◆ **EXERCISE**
Only the lines of the data holding the string "Updating" need to be returned.

═════ RECORDS FOR THE EXERCISE

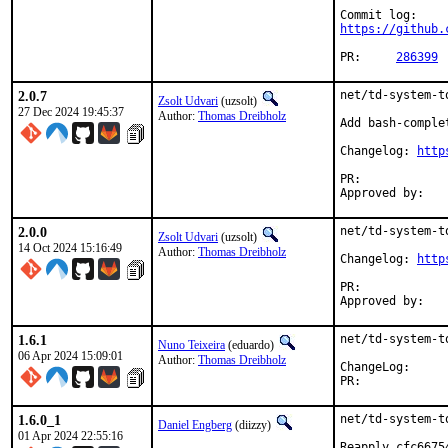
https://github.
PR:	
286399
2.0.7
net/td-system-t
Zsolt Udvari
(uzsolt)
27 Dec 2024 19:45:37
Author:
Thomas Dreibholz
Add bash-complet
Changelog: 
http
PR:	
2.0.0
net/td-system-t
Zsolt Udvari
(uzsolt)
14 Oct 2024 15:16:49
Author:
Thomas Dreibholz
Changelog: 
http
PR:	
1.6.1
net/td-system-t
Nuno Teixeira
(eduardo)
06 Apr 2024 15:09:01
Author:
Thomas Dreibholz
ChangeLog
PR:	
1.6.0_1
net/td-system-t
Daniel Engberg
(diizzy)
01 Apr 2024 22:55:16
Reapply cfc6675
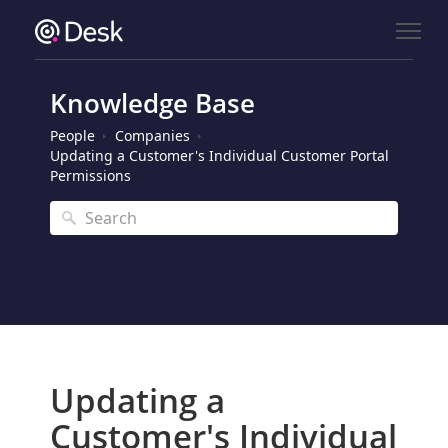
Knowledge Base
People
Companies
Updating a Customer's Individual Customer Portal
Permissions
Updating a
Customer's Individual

══════════
═════ RECORDS FOR THE EXERCISE

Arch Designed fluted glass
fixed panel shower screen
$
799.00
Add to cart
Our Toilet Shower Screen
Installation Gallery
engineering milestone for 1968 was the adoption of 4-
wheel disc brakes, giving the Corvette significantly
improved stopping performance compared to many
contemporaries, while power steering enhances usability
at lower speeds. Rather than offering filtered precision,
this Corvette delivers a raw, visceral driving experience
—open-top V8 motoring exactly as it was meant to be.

══════════

◆ **WRITTEN RESPONSE**
Updating a Customer's Individual Customer Portal
Updating a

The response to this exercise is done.